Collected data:
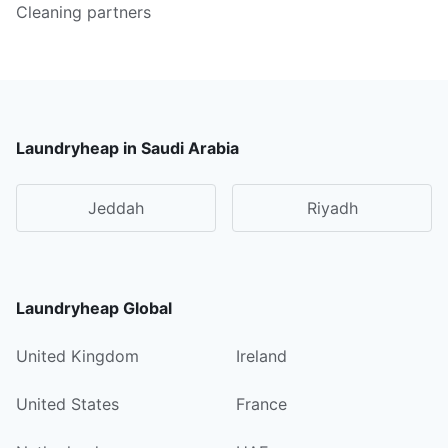
Cleaning partners
Laundryheap in Saudi Arabia
Jeddah
Riyadh
Laundryheap Global
United Kingdom
Ireland
United States
France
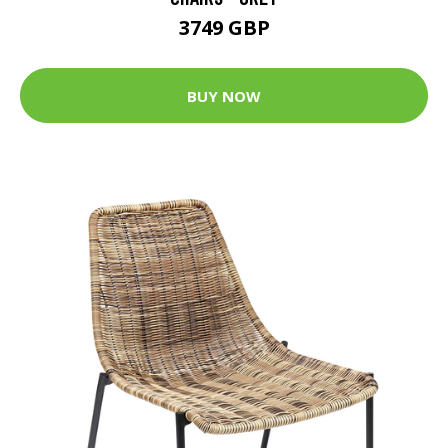
3749 GBP
BUY NOW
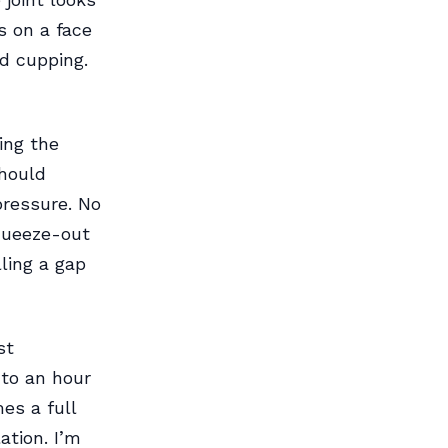
es on a face
d cupping.
ing the
should
ressure. No
squeeze-out
lling a gap
st
to an hour
es a full
ation. I’m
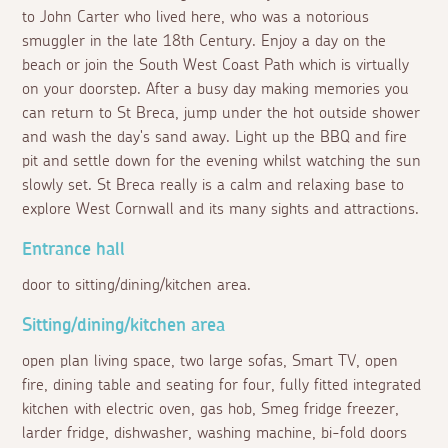
to John Carter who lived here, who was a notorious
smuggler in the late 18th Century. Enjoy a day on the
beach or join the South West Coast Path which is virtually
on your doorstep. After a busy day making memories you
can return to St Breca, jump under the hot outside shower
and wash the day's sand away. Light up the BBQ and fire
pit and settle down for the evening whilst watching the sun
slowly set. St Breca really is a calm and relaxing base to
explore West Cornwall and its many sights and attractions.
Entrance hall
door to sitting/dining/kitchen area.
Sitting/dining/kitchen area
open plan living space, two large sofas, Smart TV, open
fire, dining table and seating for four, fully fitted integrated
kitchen with electric oven, gas hob, Smeg fridge freezer,
larder fridge, dishwasher, washing machine, bi-fold doors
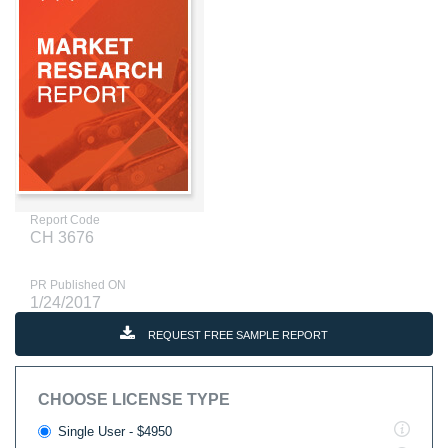
Report Code
CH 3676
PR Published ON
1/24/2017
REQUEST FREE SAMPLE REPORT
CHOOSE LICENSE TYPE
Single User - $4950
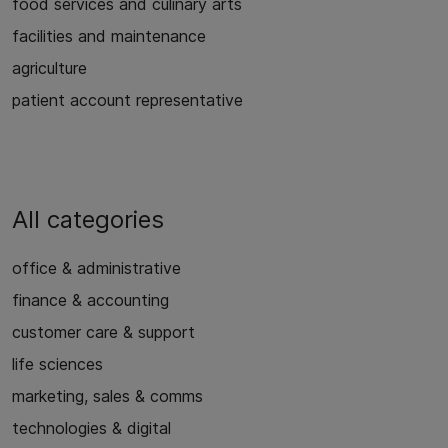
food services and culinary arts
facilities and maintenance
agriculture
patient account representative
All categories
office & administrative
finance & accounting
customer care & support
life sciences
marketing, sales & comms
technologies & digital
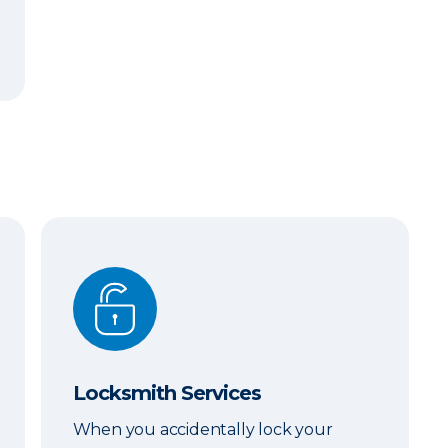
Locksmith Services
Locksmith Services
When you accidentally lock your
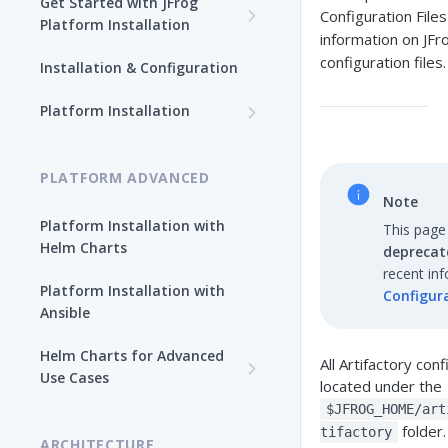
Get Started with JFrog
Configuration File
Platform Installation
information on JFr
New To JFrog
configuration files.
Installation & Configuration
Choose Your Installation
Path
Platform Installation
Platform Ansible Installation
Why Platform Helm Chart?
[Quick Start]
PLATFORM ADVANCED
Note
Platform Installation with
This page
Helm Charts
deprecat
recent in
Platform Installation with
Configura
Ansible
Helm Charts for Advanced
All Artifactory conf
Use Cases
located under the
All Products -
$JFROG_HOME/art
Customization
folder.
tifactory
ARCHITECTURE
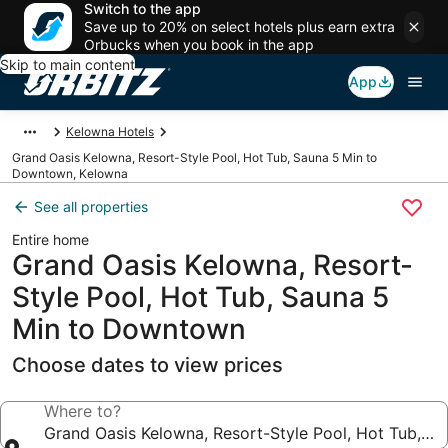
Switch to the app
Save up to 20% on select hotels plus earn extra
Orbucks when you book in the app
Skip to main content
App
Kelowna Hotels
Grand Oasis Kelowna, Resort-Style Pool, Hot Tub, Sauna 5 Min to
Downtown, Kelowna
See all properties
Entire home
Grand Oasis Kelowna, Resort-
Style Pool, Hot Tub, Sauna 5
Min to Downtown
Choose dates to view prices
Where to?
Grand Oasis Kelowna, Resort-Style Pool, Hot Tub, 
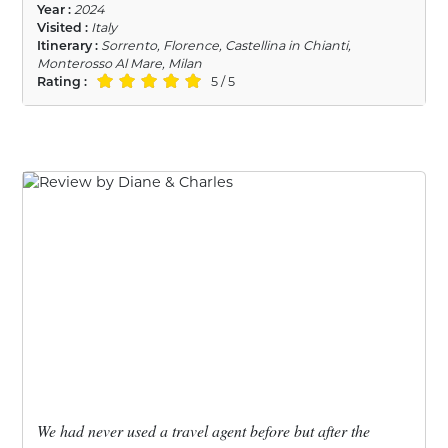
Year :
2024
Visited :
Italy
Itinerary :
Sorrento, Florence, Castellina in Chianti,
Monterosso Al Mare, Milan
Rating :
5 / 5
We had never used a travel agent before but after the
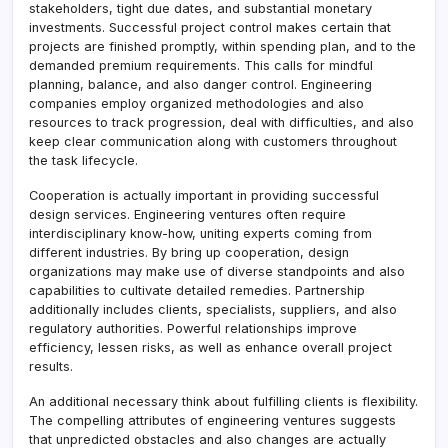
stakeholders, tight due dates, and substantial monetary
investments. Successful project control makes certain that
projects are finished promptly, within spending plan, and to the
demanded premium requirements. This calls for mindful
planning, balance, and also danger control. Engineering
companies employ organized methodologies and also
resources to track progression, deal with difficulties, and also
keep clear communication along with customers throughout
the task lifecycle.
Cooperation is actually important in providing successful
design services. Engineering ventures often require
interdisciplinary know-how, uniting experts coming from
different industries. By bring up cooperation, design
organizations may make use of diverse standpoints and also
capabilities to cultivate detailed remedies. Partnership
additionally includes clients, specialists, suppliers, and also
regulatory authorities. Powerful relationships improve
efficiency, lessen risks, as well as enhance overall project
results.
An additional necessary think about fulfilling clients is flexibility.
The compelling attributes of engineering ventures suggests
that unpredicted obstacles and also changes are actually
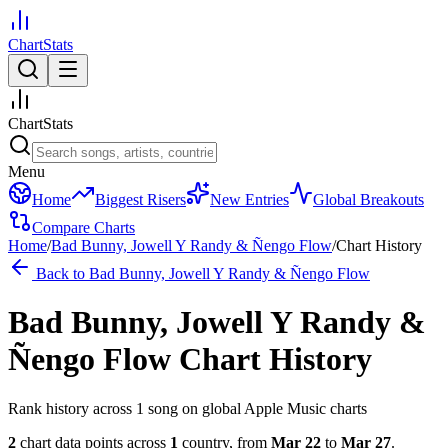
ChartStats
ChartStats
Menu
Home
Biggest Risers
New Entries
Global Breakouts
Compare Charts
Home
/
Bad Bunny, Jowell Y Randy & Ñengo Flow
/
Chart History
Back to
Bad Bunny, Jowell Y Randy & Ñengo Flow
Bad Bunny, Jowell Y Randy &
Ñengo Flow
Chart History
Rank history across
1
song
on global Apple Music charts
2
chart data points across
1
country
,
from
Mar 22
to
Mar 27
.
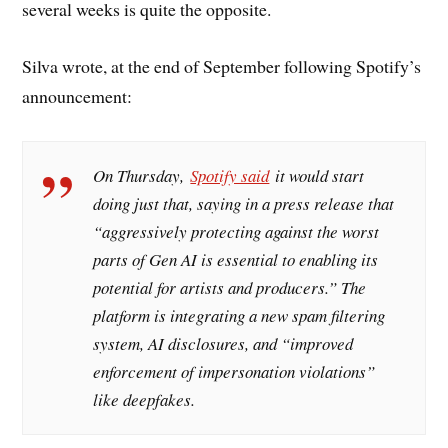
several weeks is quite the opposite.
Silva wrote, at the end of September following Spotify’s
announcement:
On Thursday,
Spotify said
it would start
doing just that, saying in a press release that
“aggressively protecting against the worst
parts of Gen AI is essential to enabling its
potential for artists and producers.” The
platform is integrating a new spam filtering
system, AI disclosures, and “improved
enforcement of impersonation violations”
like deepfakes.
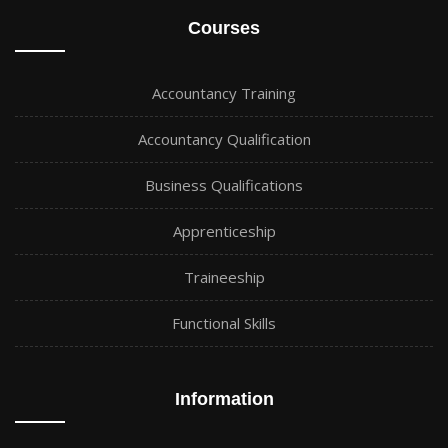
Courses
Accountancy Training
Accountancy Qualification
Business Qualifications
Apprenticeship
Traineeship
Functional Skills
Information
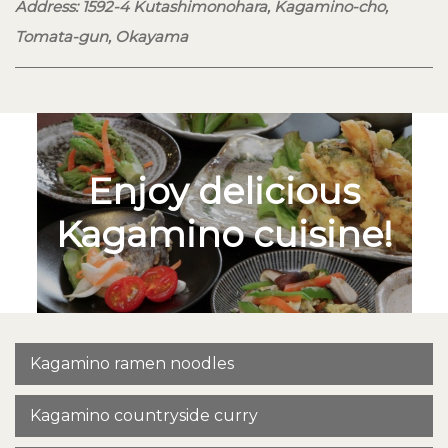
Address: 1592-4 Kutashimonohara, Kagamino-cho,
Tomata-gun, Okayama
Enjoy delicious
Kagamino cuisine!
Kagamino ramen noodles
Kagamino countryside curry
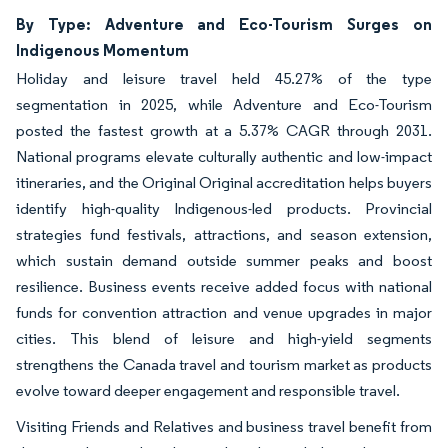
By Type: Adventure and Eco-Tourism Surges on
Indigenous Momentum
Holiday and leisure travel held 45.27% of the type
segmentation in 2025, while Adventure and Eco-Tourism
posted the fastest growth at a 5.37% CAGR through 2031.
National programs elevate culturally authentic and low-impact
itineraries, and the Original Original accreditation helps buyers
identify high-quality Indigenous-led products. Provincial
strategies fund festivals, attractions, and season extension,
which sustain demand outside summer peaks and boost
resilience. Business events receive added focus with national
funds for convention attraction and venue upgrades in major
cities. This blend of leisure and high-yield segments
strengthens the Canada travel and tourism market as products
evolve toward deeper engagement and responsible travel.
Visiting Friends and Relatives and business travel benefit from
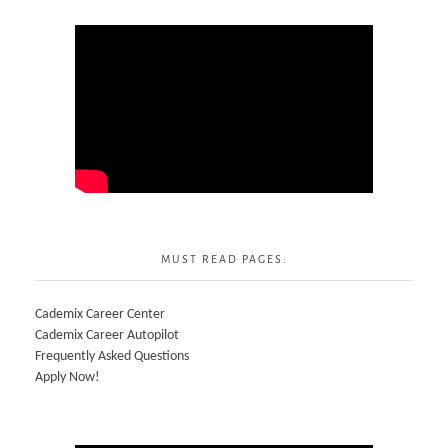
MUST READ PAGES:
Cademix Career Center
Cademix Career Autopilot
Frequently Asked Questions
Apply Now!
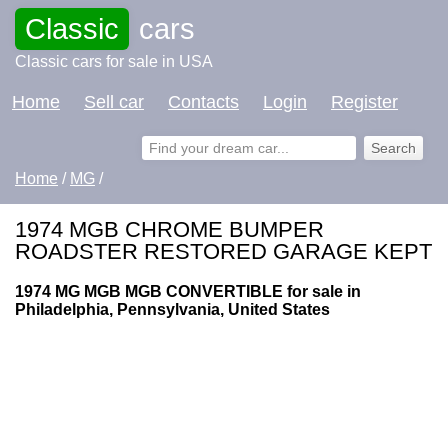
Classic
cars
Classic cars for sale in USA
Home
Sell car
Contacts
Login
Register
Home
/
MG
/
1974 MGB CHROME BUMPER
ROADSTER RESTORED GARAGE KEPT
1974 MG MGB MGB CONVERTIBLE for sale in
Philadelphia, Pennsylvania, United States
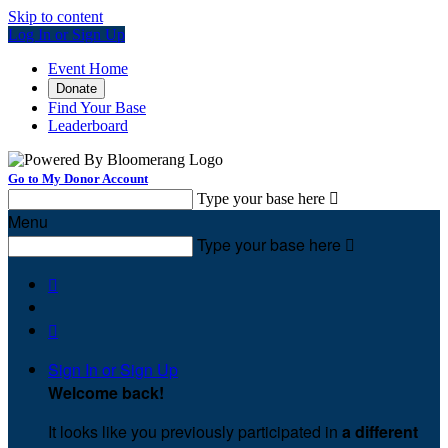
Skip to content
Log In or Sign Up
Event Home
Donate
Find Your Base
Leaderboard
Go to My Donor Account
Type your base here

Menu
Type your base here



Sign In or Sign Up
Welcome back
!
It looks like you previously participated in
a different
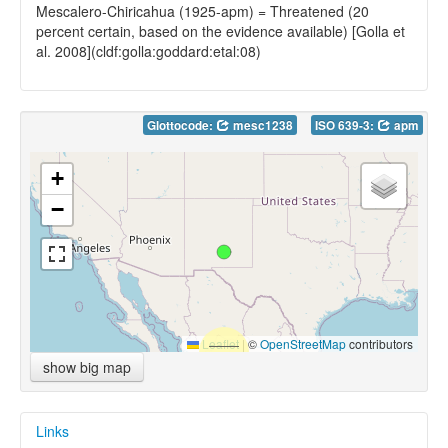
Mescalero-Chiricahua (1925-apm) = Threatened (20
percent certain, based on the evidence available) [Golla et
al. 2008](cldf:golla:goddard:etal:08)
Glottocode:
mesc1238
ISO 639-3:
apm
+
−
Leaflet
|
©
OpenStreetMap
contributors
show big map
Links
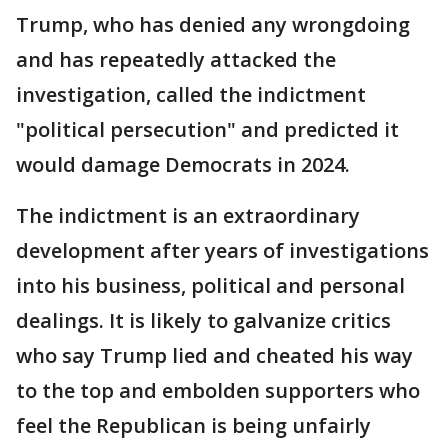
Trump, who has denied any wrongdoing
and has repeatedly attacked the
investigation, called the indictment
"political persecution" and predicted it
would damage Democrats in 2024.
The indictment is an extraordinary
development after years of investigations
into his business, political and personal
dealings. It is likely to galvanize critics
who say Trump lied and cheated his way
to the top and embolden supporters who
feel the Republican is being unfairly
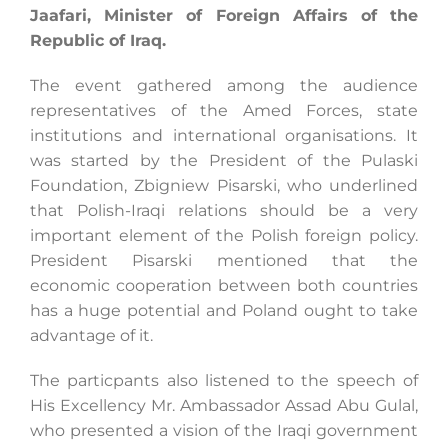
Jaafari, Minister of Foreign Affairs of the
Republic of Iraq.
Search
The event gathered among the audience
for:
representatives of the Amed Forces, state
institutions and international organisations. It
was started by the President of the Pulaski
Foundation, Zbigniew Pisarski, who underlined
that Polish-Iraqi relations should be a very
important element of the Polish foreign policy.
President Pisarski mentioned that the
economic cooperation between both countries
has a huge potential and Poland ought to take
advantage of it.
The particpants also listened to the speech of
His Excellency Mr. Ambassador Assad Abu Gulal,
who presented a vision of the Iraqi government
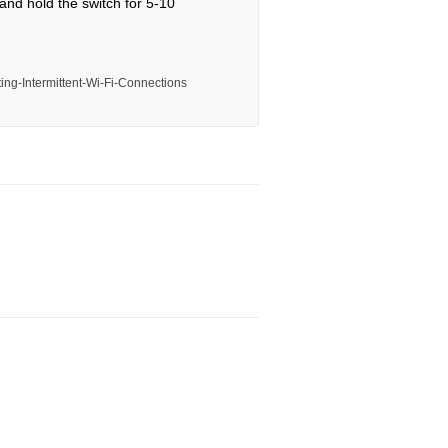
 and hold the switch for 5-10
ing-Intermittent-Wi-Fi-Connections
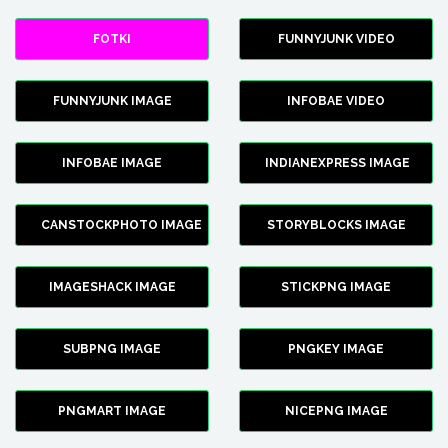
FOTKI
FUNNYJUNK VIDEO
FUNNYJUNK IMAGE
INFOBAE VIDEO
INFOBAE IMAGE
INDIANEXPRESS IMAGE
CANSTOCKPHOTO IMAGE
STORYBLOCKS IMAGE
IMAGESHACK IMAGE
STICKPNG IMAGE
SUBPNG IMAGE
PNGKEY IMAGE
PNGMART IMAGE
NICEPNG IMAGE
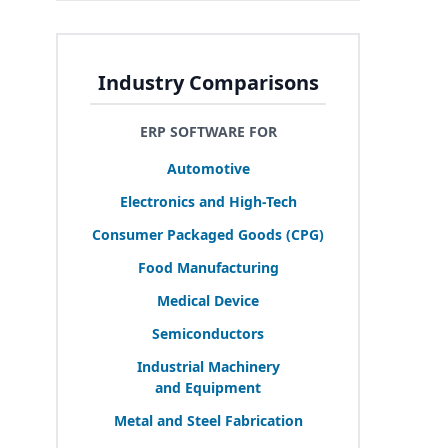
Industry Comparisons
ERP SOFTWARE FOR
Automotive
Electronics and High-Tech
Consumer Packaged Goods (
CPG
)
Food Manufacturing
Medical Device
Semiconductors
Industrial Machinery
and Equipment
Metal and Steel Fabrication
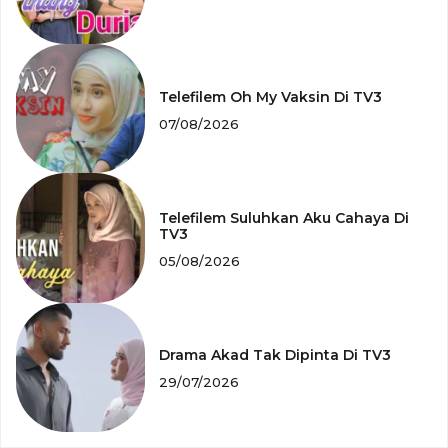
Telefilem Oh My Vaksin Di TV3
07/08/2026
Telefilem Suluhkan Aku Cahaya Di
TV3
05/08/2026
Drama Akad Tak Dipinta Di TV3
29/07/2026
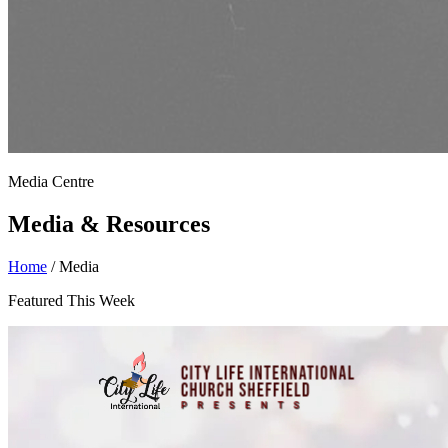
Media Centre
Media & Resources
Home
/
Media
Featured This Week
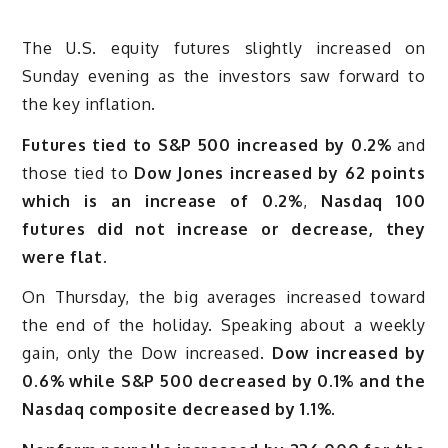
The U.S. equity futures slightly increased on
Sunday evening as the investors saw forward to
the key inflation.
Futures tied to S&P 500 increased by 0.2%
and
those tied to
Dow Jones increased by 62 points
which is an increase of 0.2%
,
Nasdaq 100
futures did not increase or decrease, they
were flat.
On Thursday, the big averages increased toward
the end of the holiday. Speaking about a weekly
gain, only the Dow increased.
Dow increased by
0.6% while S&P 500 decreased by 0.1% and the
Nasdaq composite decreased by 1.1%.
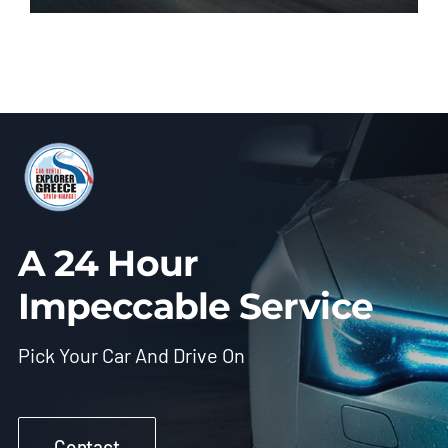
A 24 Hour
Impeccable Service
Pick Your Car And Drive On
Contact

Task item:
Using the data above, which lines fall from the one with "on your doorstep." through the one with "All categories"? Repeat them exactly, ends included, minus any pictures.

Response below:
on your doorstep. After a busy day making memories you
can return to St Breca, jump under the hot outside shower
and wash the day's sand away. Light up the BBQ and fire
pit and settle down for the evening whilst watching the sun
slowly set. St Breca really is a calm and relaxing base to
explore West Cornwall and its many sights and attractions.
Entrance hall
door to sitting/dining/kitchen area.
Sitting/dining/kitchen area
open plan living space, two large sofas, Smart TV, open
fire, dining table and seating for four, fully fitted integrated
kitchen with electric oven, gas hob, Smeg fridge freezer,
larder fridge, dishwasher, washing machine, bi-fold doors
Report Code
CH 3676
PR Published ON
1/24/2017
REQUEST FREE SAMPLE REPORT
CHOOSE LICENSE TYPE
Single User - $4950
food services and culinary arts
facilities and maintenance
agriculture
patient account representative
All categories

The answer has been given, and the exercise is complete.